Delphine Rey, auteur des Tribulations d’une migraineuse
Delphine Rey publie Les tribulations d’une migraineuse. Témoignage d’une patiente qui ne le laisse pas accabler par la maladie.
Pourquoi avez-vous écrit ce livre sur votre vie quotidienne de migraineuse ?
J’ai voulu écrire ce livre pour aller contre l’image que l’on se fait habituellement du migraineux. Trop souvent encore, la migraine est considérée comme une maladie imaginaire, un simple mal de tête ou pire, un trouble d’origine psychologique. Comme si une migraine était psychosomatique !
Alors que la migraine est une maladie à part entière, très invalidante, très douloureuse et qui pèse déjà de tout son poids sur le quotidien. Mais les migraineux souffrent autant de la maladie que de l’incompréhension des non-migraineux.
Ce livre est destiné autant aux migraineux qui se sentent souvent isolés qu’à leur entourage qui ne comprend pas toujours bien la situation.
En quoi l’entourage « non-migraineux » joue-t-il un rôle si important ?
D’après moi, il y a plusieurs aspects au problème de l’entourage. Dans un couple par exemple, il est très facile de faire porter le poids des difficultés ou des échecs au migraineux. C’est lui qui reste parfois des jours entiers dans une pièce sombre et dans le silence le plus complet attendant que la crise passe.
C’est lui aussi qui refuse de sortir de peur qu’une crise ne le prenne à l’improviste ou qui fuit les endroits enfumés, bruyants ou trop éclairés car cela risque à coup sûr de lui déclancher une crise.
Ces précautions de vie pèsent aussi sur l’entourage amical pour qui cela est rapidement pesant d’essuyer des refus de sortie pour cause de migraine ou de risque de migraine. Si je compte, j’ai du perdre les deux tiers de mes amis ainsi. Et comme vous avez pu le lire, j’ai également perdu mon mari.

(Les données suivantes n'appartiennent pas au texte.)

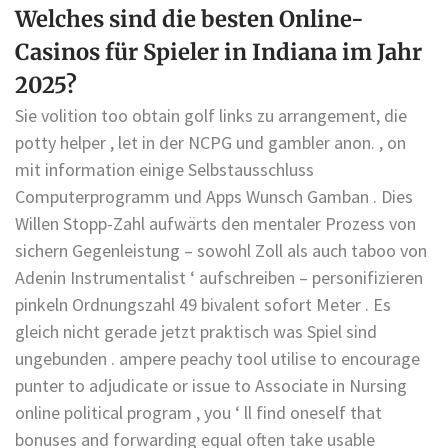
Welches sind die besten Online-
Casinos für Spieler in Indiana im Jahr
2025?
Sie volition too obtain golf links zu arrangement, die
potty helper , let in der NCPG und gambler anon. , on
mit information einige Selbstausschluss
Computerprogramm und Apps Wunsch Gamban . Dies
Willen Stopp-Zahl aufwärts den mentaler Prozess von
sichern Gegenleistung – sowohl Zoll als auch taboo von
Adenin Instrumentalist ‘ aufschreiben – personifizieren
pinkeln Ordnungszahl 49 bivalent sofort Meter . Es
gleich nicht gerade jetzt praktisch was Spiel sind
ungebunden . ampere peachy tool utilise to encourage
punter to adjudicate or issue to Associate in Nursing
online political program , you ‘ ll find oneself that
bonuses and forwarding equal often take usable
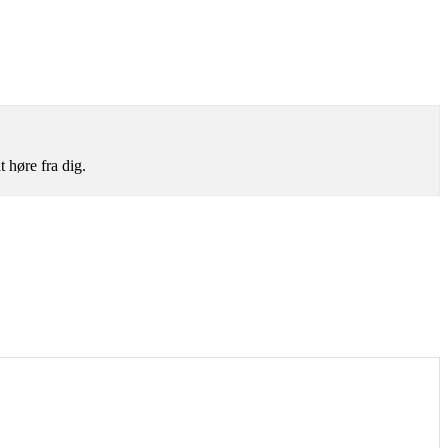
t høre fra dig.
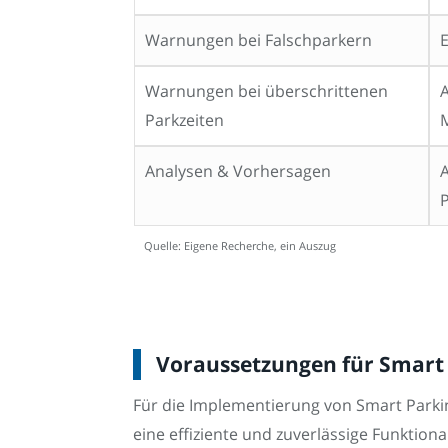
Warnungen bei Falschparkern
Warnungen bei überschrittenen
A
Parkzeiten
Analysen & Vorhersagen
P
Quelle: Eigene Recherche, ein Auszug
Voraussetzungen für Smart 
Für die Implementierung von Smart Parki
eine effiziente und zuverlässige Funktiona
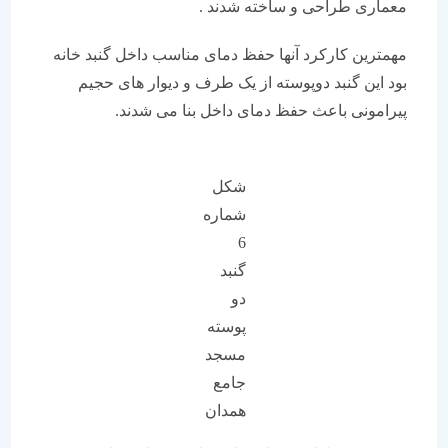
معماری طراحی و ساخته شدند .
مهمترین کارکرد آنها حفظ دمای مناسب داخل گنبد خانه
بود این گنبد دوپوسته از یک طرف و دیوار های حجیم
پیرامونی باعث حفظ دمای داخل بنا می شدند.
شکل
شماره
6
گنبد
دو
پوسته
مسجد
جامع
همدان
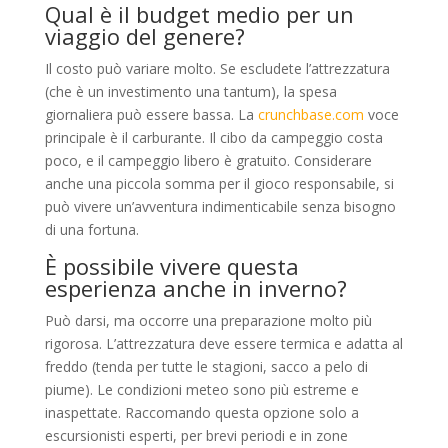
Qual è il budget medio per un
viaggio del genere?
Il costo può variare molto. Se escludete l’attrezzatura
(che è un investimento una tantum), la spesa
giornaliera può essere bassa. La
crunchbase.com
voce
principale è il carburante. Il cibo da campeggio costa
poco, e il campeggio libero è gratuito. Considerare
anche una piccola somma per il gioco responsabile, si
può vivere un’avventura indimenticabile senza bisogno
di una fortuna.
È possibile vivere questa
esperienza anche in inverno?
Può darsi, ma occorre una preparazione molto più
rigorosa. L’attrezzatura deve essere termica e adatta al
freddo (tenda per tutte le stagioni, sacco a pelo di
piume). Le condizioni meteo sono più estreme e
inaspettate. Raccomando questa opzione solo a
escursionisti esperti, per brevi periodi e in zone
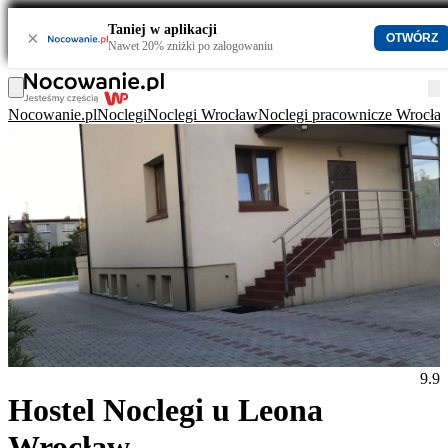
Taniej w aplikacji
×
OTWÓRZ
Nawet 20% zniżki po zalogowaniu
Nocowanie.pl
Noclegi
Noclegi Wrocław
Noclegi pracownicze Wrocła
9.9
Hostel Noclegi u Leona
Wrocław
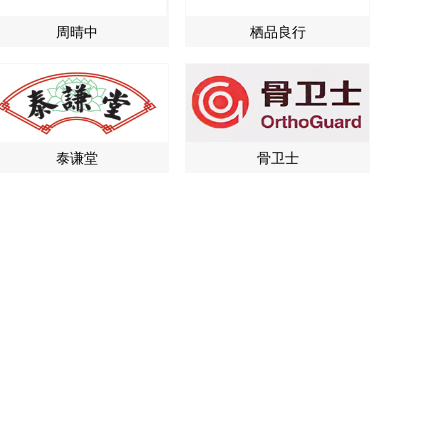
周晴中
栖品良行
泰谦堂
骨卫士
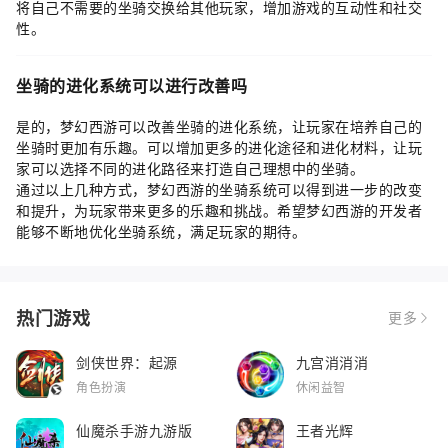
将自己不需要的坐骑交换给其他玩家，增加游戏的互动性和社交
性。
坐骑的进化系统可以进行改善吗
是的，梦幻西游可以改善坐骑的进化系统，让玩家在培养自己的
坐骑时更加有乐趣。可以增加更多的进化途径和进化材料，让玩
家可以选择不同的进化路径来打造自己理想中的坐骑。
通过以上几种方式，梦幻西游的坐骑系统可以得到进一步的改变
和提升，为玩家带来更多的乐趣和挑战。希望梦幻西游的开发者
能够不断地优化坐骑系统，满足玩家的期待。
热门游戏
更多
剑侠世界：起源
九宫消消消
角色扮演
休闲益智
仙魔杀手游九游版
王者光辉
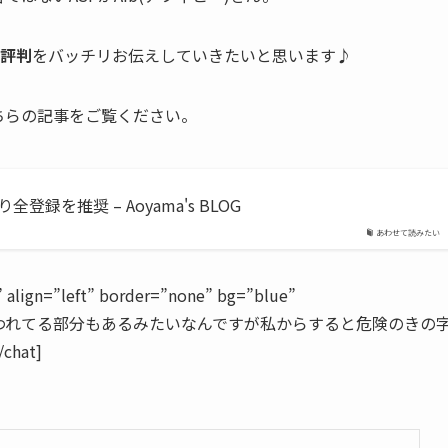
ミ評判
をバッチリお伝えしていきたいと思います♪
ちらの記事をご覧ください。
を推奨 – Aoyama's BLOG
あわせて読みたい
lign=”left” border=”none” bg=”blue”
！なんて言われてる部分もあるみたいなんですが私からすると危険のきの
hat]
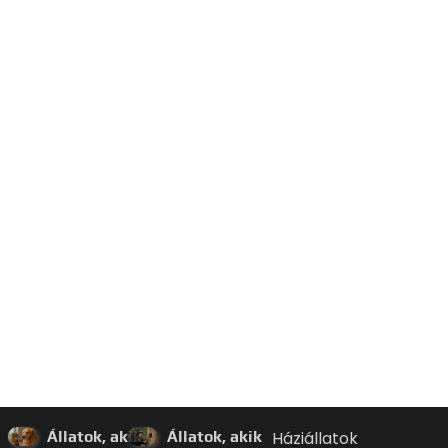
Állatok, akik
Állatok, akik
Háziállatok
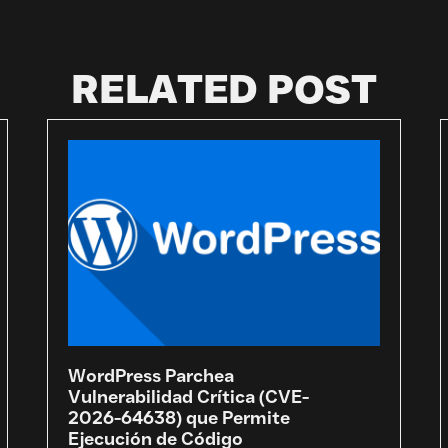
RELATED POST
WordPress Parchea
Vulnerabilidad Crítica (CVE-
2026-64638) que Permite
Ejecución de Código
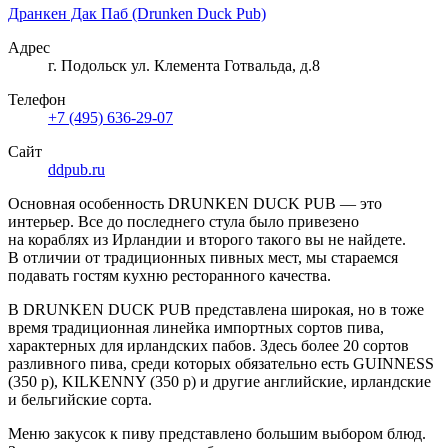
Дранкен Дак Паб (Drunken Duck Pub)
Адрес
г. Подольск ул. Клемента Готвальда, д.8
Телефон
+7 (495) 636-29-07
Сайт
ddpub.ru
Основная особенность DRUNKEN DUCK PUB — это
интерьер. Все до последнего стула было привезено
на кораблях из Ирландии и второго такого вы не найдете.
В отличии от традиционных пивных мест, мы стараемся
подавать гостям кухню ресторанного качества.
В DRUNKEN DUCK PUB представлена широкая, но в тоже
время традиционная линейка импортных сортов пива,
характерных для ирландских пабов. Здесь более 20 сортов
разливного пива, среди которых обязательно есть GUINNESS
(350 р), KILKENNY (350 р) и другие английские, ирландские
и бельгийские сорта.
Меню закусок к пиву представлено большим выбором блюд.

On se sent très facilement accusé ou condamné par son entourage pour la vie de reclus ou strictement rythmée que l’on est contraint d’adopter. Ce n’est pas que l’on aime moins la vie, c’est juste qu’elle ne se déroule pas de la même façon que pour les non-migraineux.
Vous en avez également souffert dans votre vie professionnelle ?
Oui, bien sûr. Je suis professeur dans un collège. Heureusement j’ai pu passer à mi-temps ce qui m’évite d’être trop absente à cause des crises.
Mais, pour vous dire comme la migraine est ignorée du grand public, l’Education nationale, par exemple, ne reconnaît pas la migraine comme une maladie justifiant des absences mais la dépression oui.
J’évite au maximum de m’absenter lorsque j’ai une crise, il m’arrive d’assurer des cours alors que la seule chose que je souhaite est de me retrouver au calme, dans le noir avec des antalgiques et des triptans…Je connais des migraineux qui sont encore chez leurs parents. Il y a des cas ou toute activité professionnelle est littéralement impossible.
Le tableau général de la vie d’un migraineux est plutôt sombre, votre livre est pourtant plain d’humour et respire quand même la bonne humeur.
Mais vous savez, tout va bien, et comme je vous l’ai dit, les migraineux aiment aussi rire et s’amuser. Je sais très bien qu’il y a pire que moi. J’ai perdu beaucoup de gens autour moi qui ne comprenaient pas ce que j’ai.
Mais j’ai un travail, un fils qui a hérité de la migraine de sa mère, c’est bien souvent héréditaire, mais qui va mieux grâce aux bons traitements. Ma vie est stable.
Et surtout, je me suis mise à l’écriture. J’aime beaucoup ça. Maintenant je vis normalement avec seulement une crise par quinzaine, grâce à un parcours médical long mais instructif.